Atatürkçü düşünceye gönül ve emek veren bir aydın: Gürbüz Tüfekçi
Tüfekçi; Atatürkçü, ilerici, aydınlanmacı bir insandır. İnsanlar arasında ayrım yapmaz, açık gönüllüdür. Atatürk üzerine önemli çalışmalar yapmıştır. Ona göre Türkiye’yi tanımak için Atatürk’ü tanımak gerekmektedir.
Gürbüz Tüfekçi’yi, 23 Temmuz 2010 günü yitirdik.

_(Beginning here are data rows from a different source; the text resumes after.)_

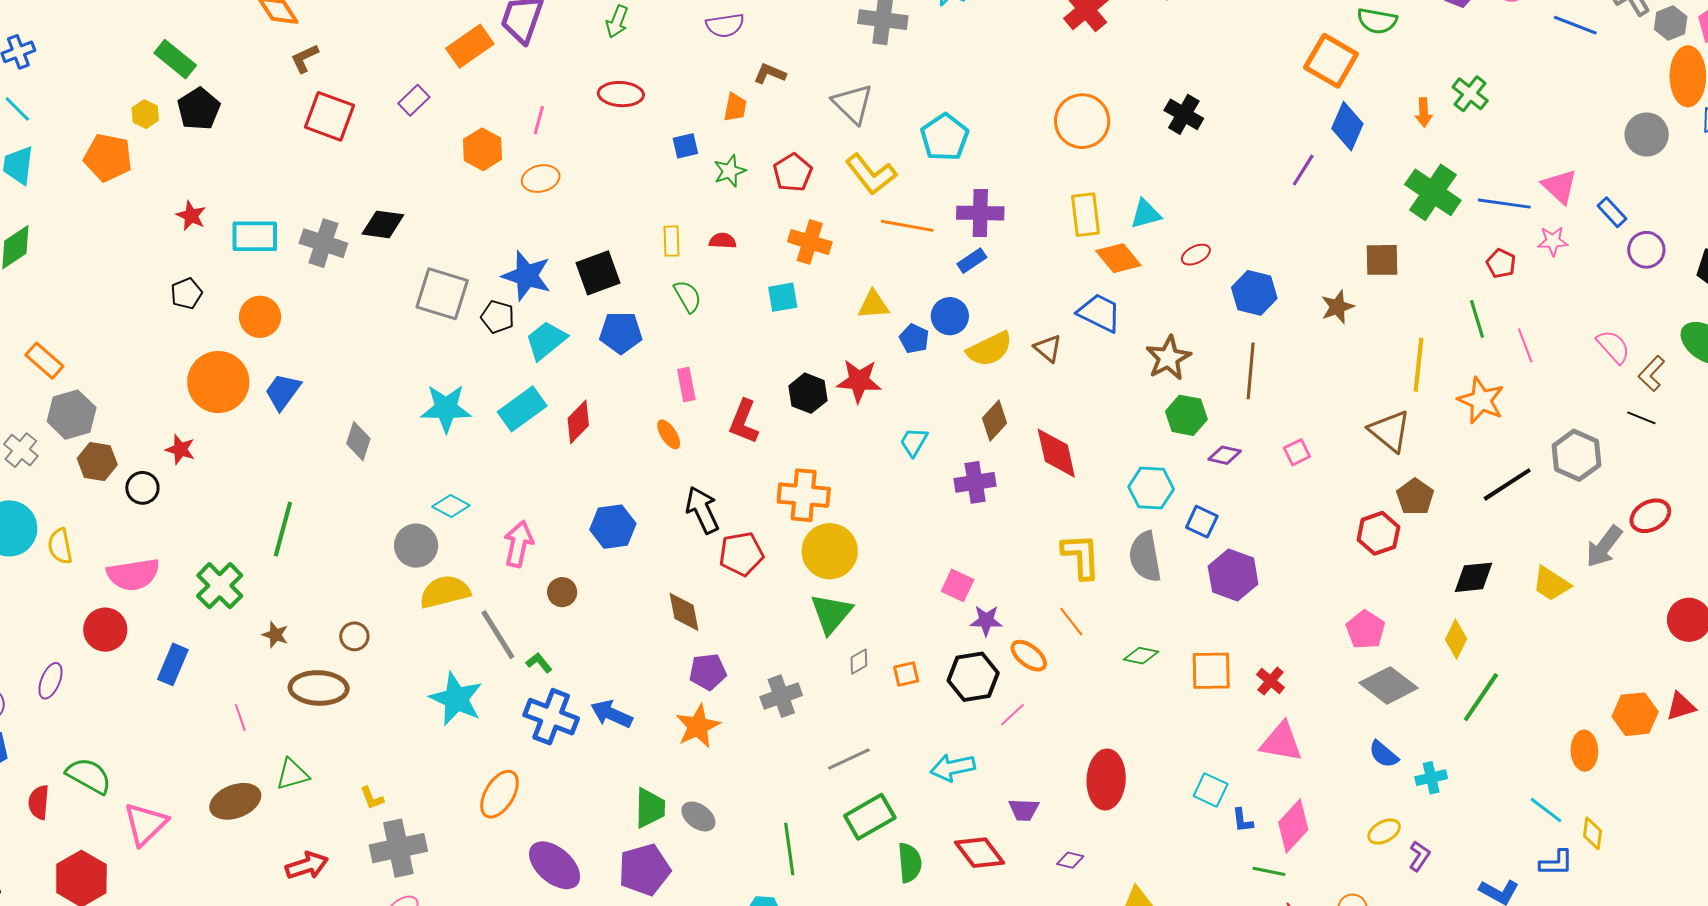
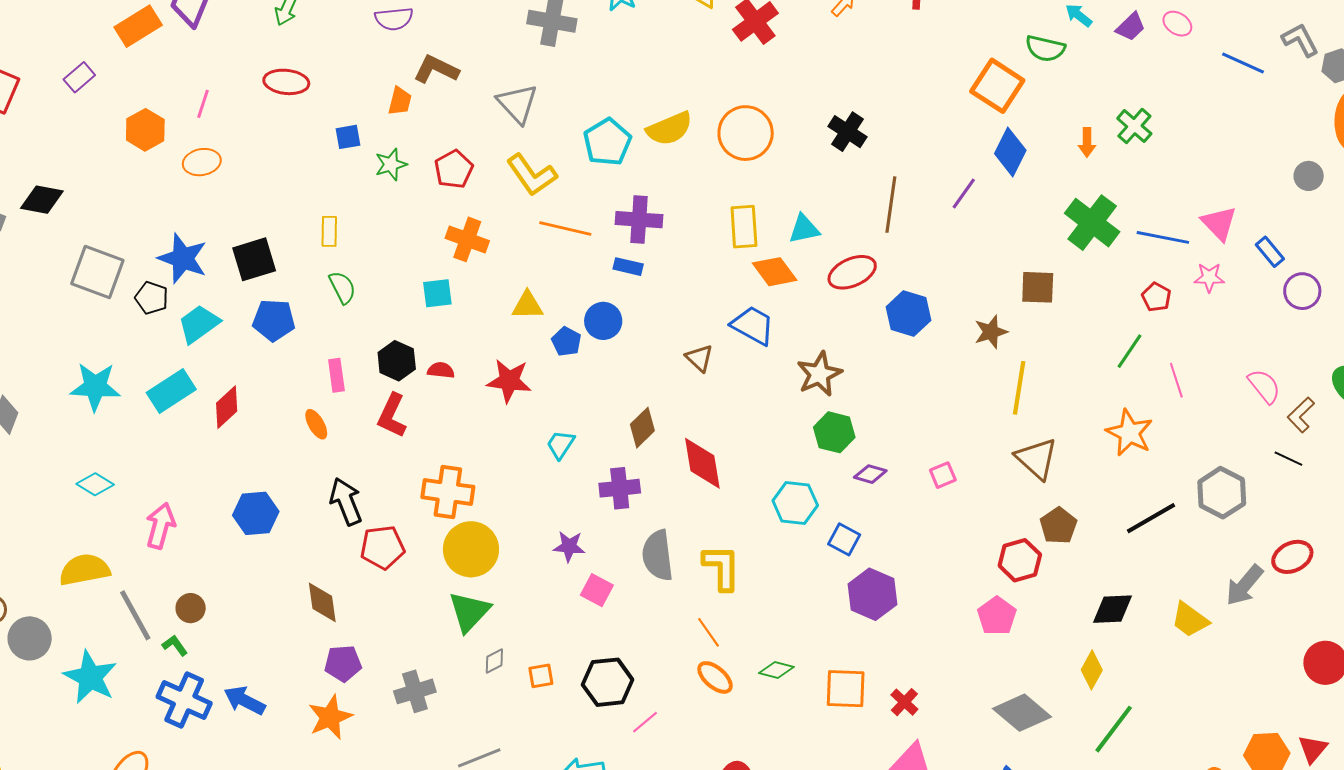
brown L-shape: (770, 74) -> (436, 69), size x1.4
gray circle: (1647, 135) -> (1309, 176), size x0.7
red semicircle: (723, 241) -> (441, 370), moved
red ellipse: (1196, 255) -> (852, 272), size x1.6
blue rectangle: (972, 261) -> (628, 267), turned 44
green line: (1477, 319) -> (1130, 351), turned 48
yellow semicircle: (990, 349) -> (669, 129), moved
yellow line: (1419, 365) -> (1019, 388), moved
brown line: (1251, 371) -> (891, 205), moved
black hexagon: (808, 393) -> (397, 361), moved
gray circle: (416, 546) -> (30, 638), moved
gray semicircle: (1145, 557) -> (658, 555), moved
brown circle: (562, 592) -> (191, 608), moved
purple star: (986, 621) -> (569, 546), moved
pink pentagon: (1365, 630) -> (997, 616), moved
orange ellipse: (1029, 656) -> (715, 677), moved
red triangle: (1681, 706) -> (1313, 749), turned -36

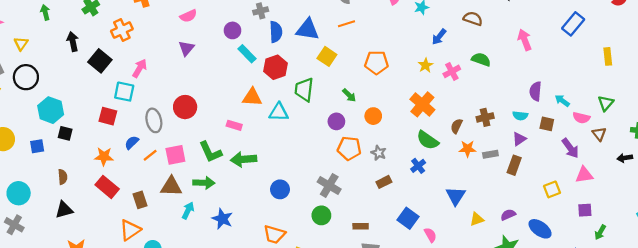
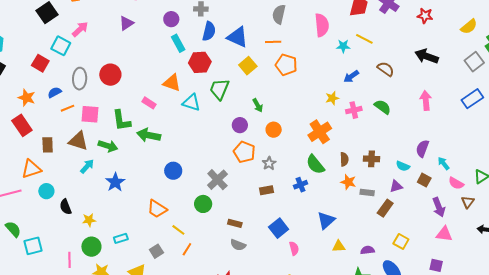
orange pentagon: (376, 63) -> (286, 65), moved
brown semicircle: (456, 126) -> (344, 159), turned 136
yellow square: (552, 189) -> (401, 241), moved, turned 35

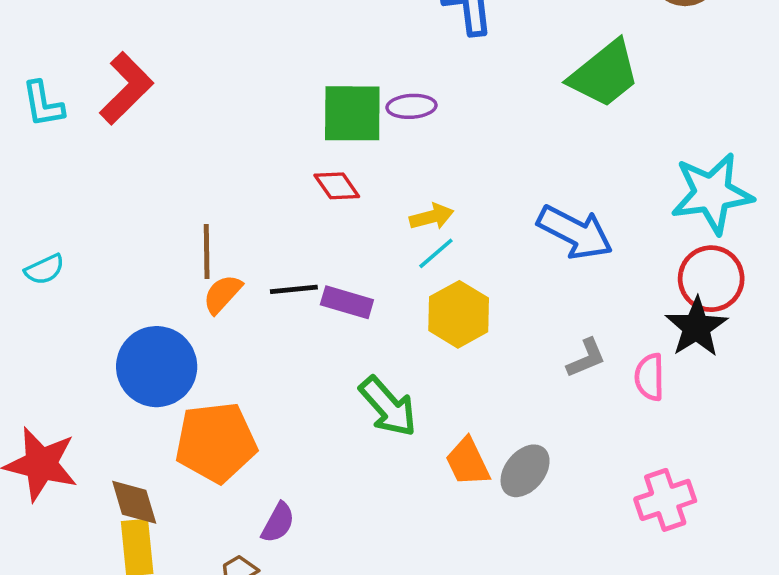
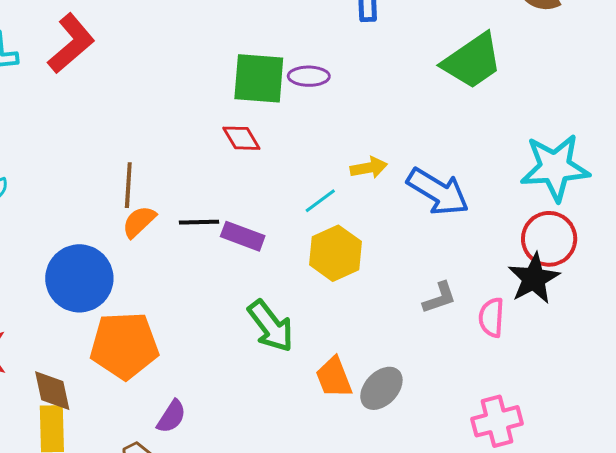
yellow arrow: (432, 217) -> (369, 168), moved

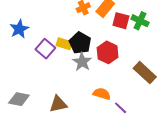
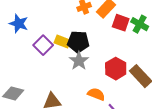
blue star: (19, 29) -> (19, 24), turned -30
black pentagon: (80, 43) -> (78, 42), turned -30
red hexagon: (108, 52) -> (116, 69), moved

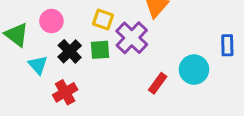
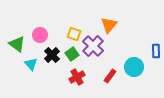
green square: (100, 50) -> (72, 54), turned -32
red cross: (65, 92) -> (77, 77), moved

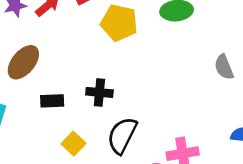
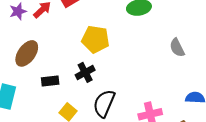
yellow pentagon: (119, 23) -> (96, 39), moved
black cross: (99, 92) -> (85, 72), turned -30

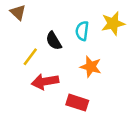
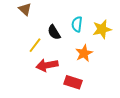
yellow star: (113, 23) -> (102, 29), moved
orange star: (91, 67) -> (84, 53), turned 30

Atatürk araştırmacısı ve Atatürkçü Düşünce Derneği’nin kurucularından olan Gürbüz Tüfekçi ile İstanbul’daki evinde görüşmüştüm. Yalnız yaşıyordu. Görüştüğümüzde bilgisayarla ilgili işlerinde ona yardım eden, üniversite öğrencisi bir genç kız ve ev işlerini yapan bir bayanla beraberdi. En önemlisi de kitaplar kitaplar... Salonun, çalışma odasının duvarlarını süsleyen fotoğraflar, ziyarete gelen, telefonla arayan dostlar, sanırım tüm bunlar onu hiç yalnız bırakmıyor.
Yine kaybettiğimiz bir gönül insanı mimar-yazar Şükrü Günbulut, tanıyıp sevdiği Gürbüz Tüfekçi için şunu söylemişti:
“Bir yazımı okumuş, kutlamak için beni aradı, böylece tanıştık. Yüreklendirici, destekleyici bir kişiliği vardır. Yaşamı kültürle doludur. ‘Beni tanımıyorsunuz.’ dediğimde; ‘Seni yüzyıllardır tanıyorum.’ diye çok hoş bir yanıt vermişti. Atatürkçü, ilerici, aydınlanmacı bir insandır. İnsanlar arasında ayrım yapmaz, açık gönüllüdür. Kadın, erkek çok dostu vardır.”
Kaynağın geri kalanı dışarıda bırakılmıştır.